PQC Prototyping as a Cybersecurity Cornerstone
Since the National Institute of Standards and Technology (NIST) approved four cipher suites in July 2022, post-quantum cryptography (PQC) has become increasingly relevant in tackling a looming threat that is gradually becoming more immediate. Despite the absence of any verified or recurring quantum computing attacks on conventionally encrypted data, there is still cause for proactive measures. Though quantum computing is not yet a threat to cryptographic standards, the data encrypted using traditional methods today potentially could be gathered now with the intention of decrypting it in the future in “harvest now, decrypt later” attacks.
For these threats, PQC presents itself as the primary defense against the looming threat of quantum computing. Almost half (48%) of respondents have not recognized PQC as the cornerstone of future cryptographic strategies. Consequently, many companies aren’t investing in PQC because it seems years away from tangible adoption, but the reality is, data is presently being harvested.
Businesses can future-proof their technology by making the proper investments. Soon, customers will be looking for products built only with PQC to thwart sophisticated cyberattacks or elevate their cybersecurity efforts otherwise. While we still may be a few years out from quantum, the organizations that will be ready when that innovation comes are preparing now.

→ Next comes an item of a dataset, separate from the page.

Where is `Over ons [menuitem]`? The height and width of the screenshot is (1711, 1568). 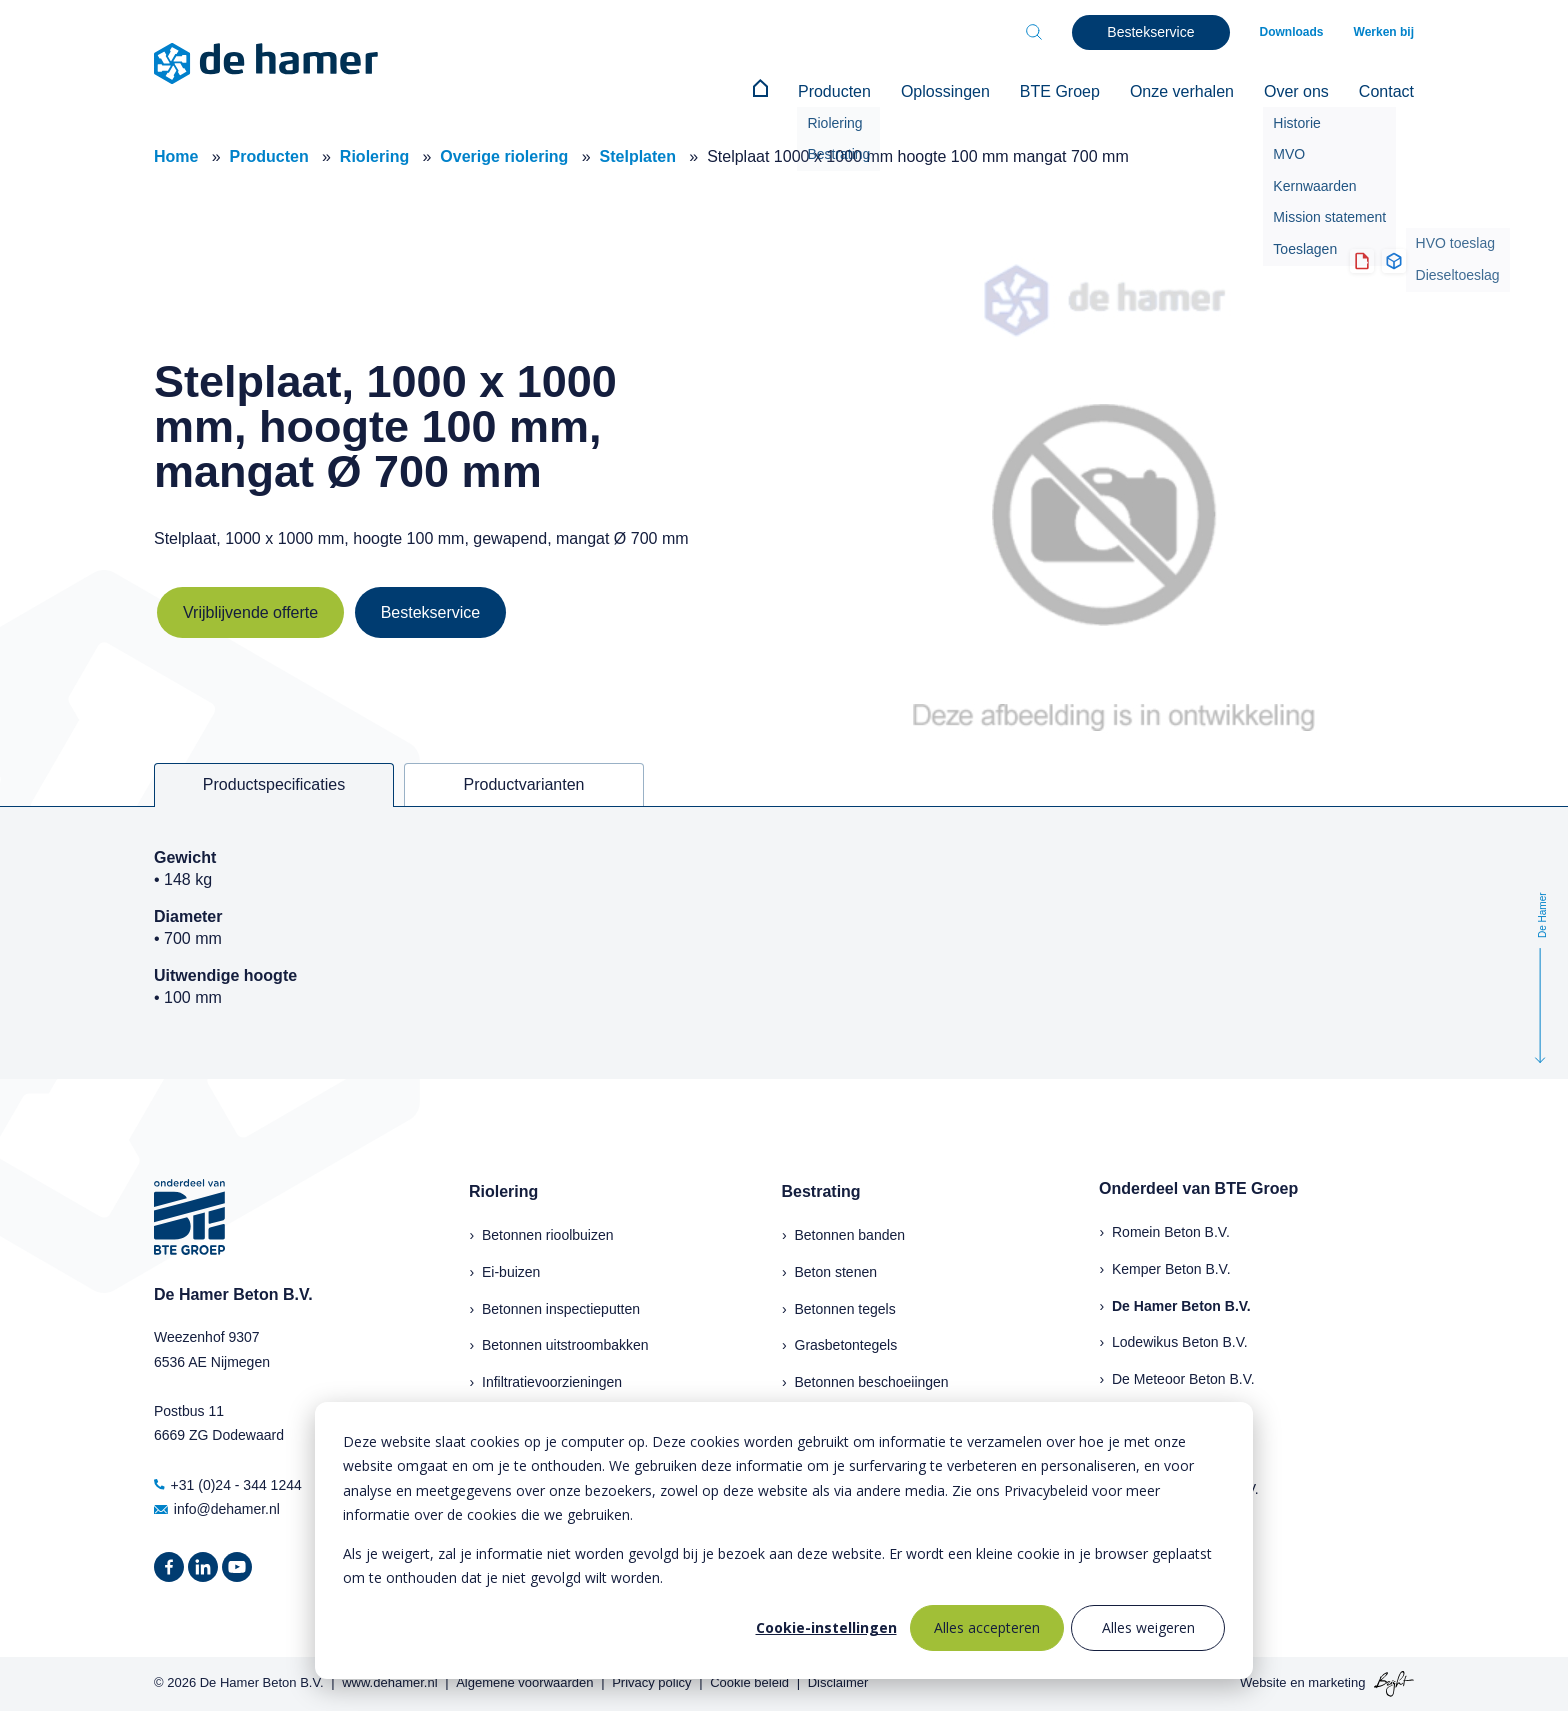 Over ons [menuitem] is located at coordinates (1296, 91).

Adding Security to Secrets Management
Given the adoption of new technologies, the need for security to be integrated seamlessly into digital products and/or services has never been higher. Specifically, when assessing cloud and DevOps environments, secrets management was the greatest security concern for 56% of DTR respondents, followed by workforce identity and access management (IAM) and authorization.

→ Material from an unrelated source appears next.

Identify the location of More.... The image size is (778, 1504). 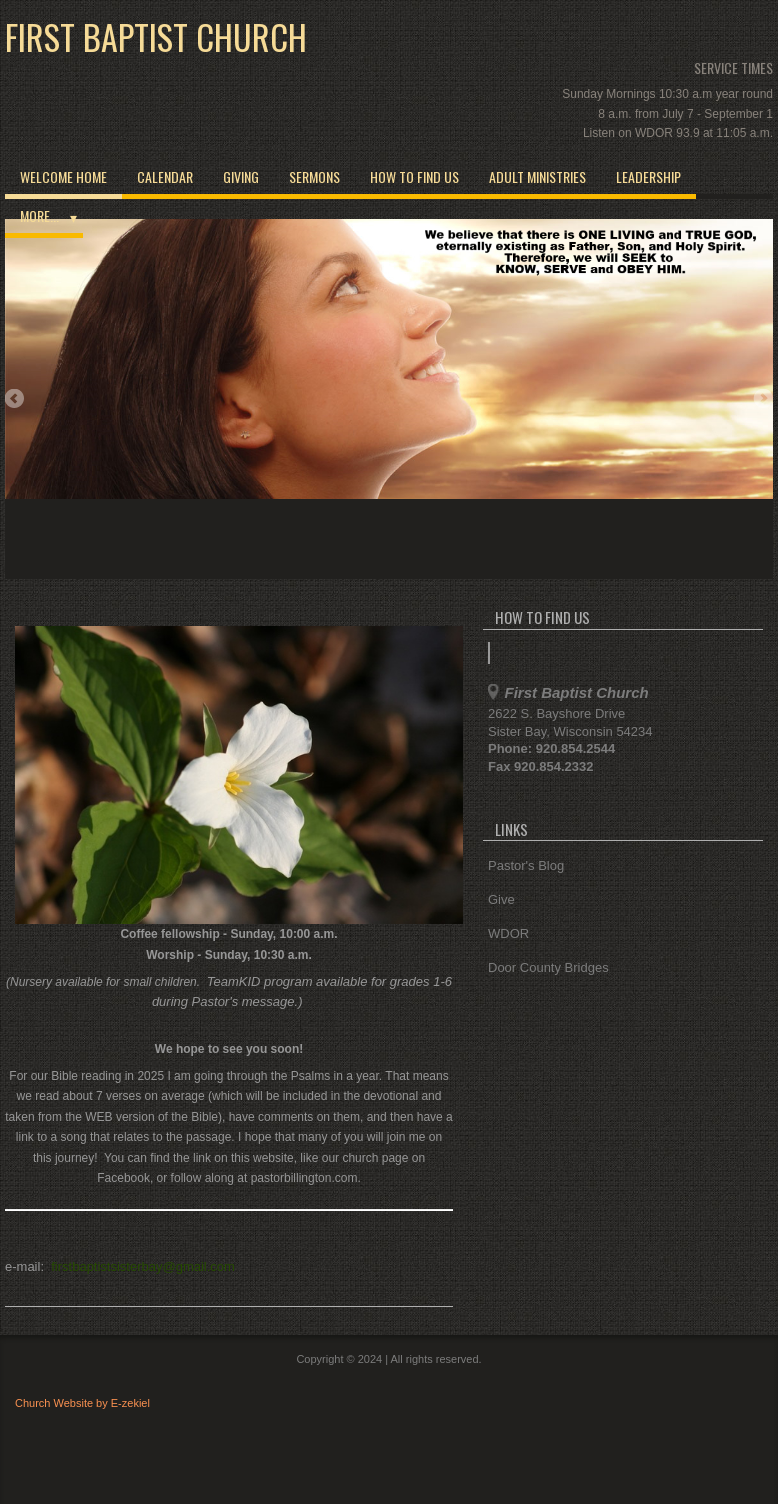 (39, 215).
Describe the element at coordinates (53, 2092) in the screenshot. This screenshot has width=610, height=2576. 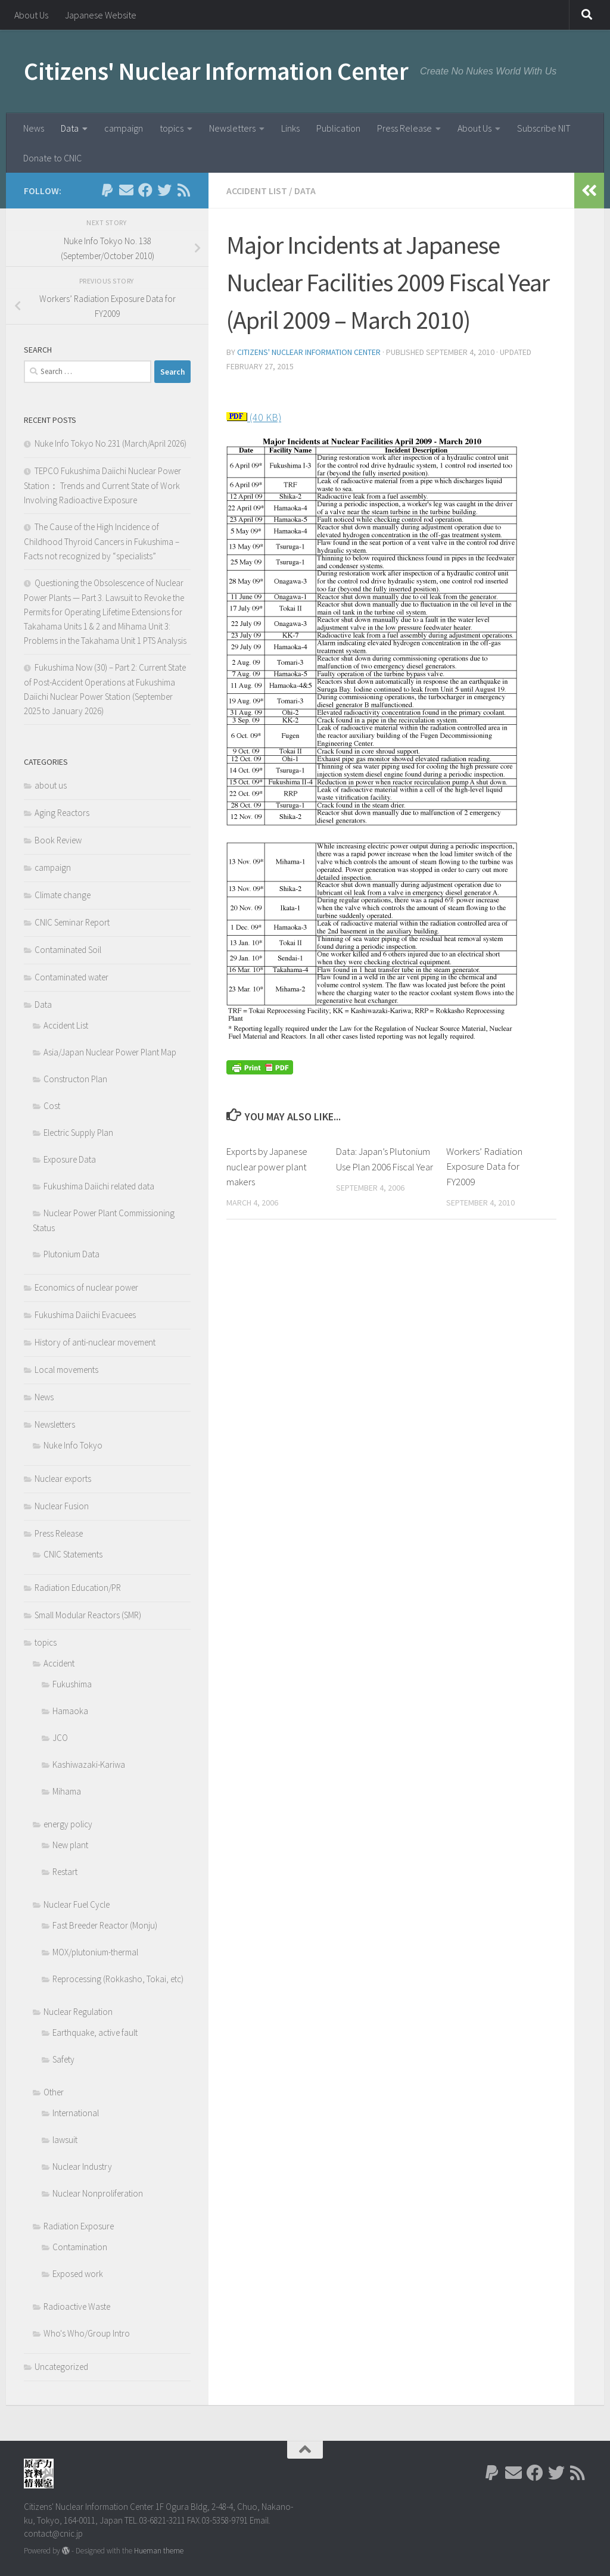 I see `Other` at that location.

For developers, these three challenges are closely related, as they all require tasks for both privileged users and the workload lifecycle that they manage. However, the common difficulty with secrets is that they are designed as “bearer tokens,” granting access to whoever possesses said token, password, API (application programming interfaces) key, encryption key, or any other credential. When secrets are “lost” — for instance, included in code as plain, readable text — hackers won’t need to impersonate internal users to gain access. Thus, the consequences are severe.
Adopting a data-centric security architecture is key to improving security across these environments. Organizations can mature their DevSecOps practices by leveraging new frameworks such as the NIST “Guide to Operational Technology (OT) Security” standards to improve the quality and resilience of overall engineering performance. Security champions are also crucial to the development team and should provide clear, practical security guidance to better manage privileges and store secrets.

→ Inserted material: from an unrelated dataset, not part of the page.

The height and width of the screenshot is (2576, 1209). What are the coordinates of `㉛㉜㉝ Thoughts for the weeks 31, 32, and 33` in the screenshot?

Meeting Old and New Threats With Upgraded Security Tricks
The pace of technological development is astounding, with innovation emerging rapidly through recent years. While enthusiasm to adopt the latest technology is understandable, this excitement can’t overshadow critical security considerations. Despite the variety of new threats that invariably accompany modern technology, many of the mistakes being encountered are recurring issues.
It is imperative to develop robust policies for new tech and future-proofing by favoring investments in security. Trusting device security out of the box is no longer viable; evaluation and strong security practices should precede adoption. The industry can and should continue to embrace innovation, but with the understanding to remain vigilant against evolving vulnerabilities by demonstrating security as priority.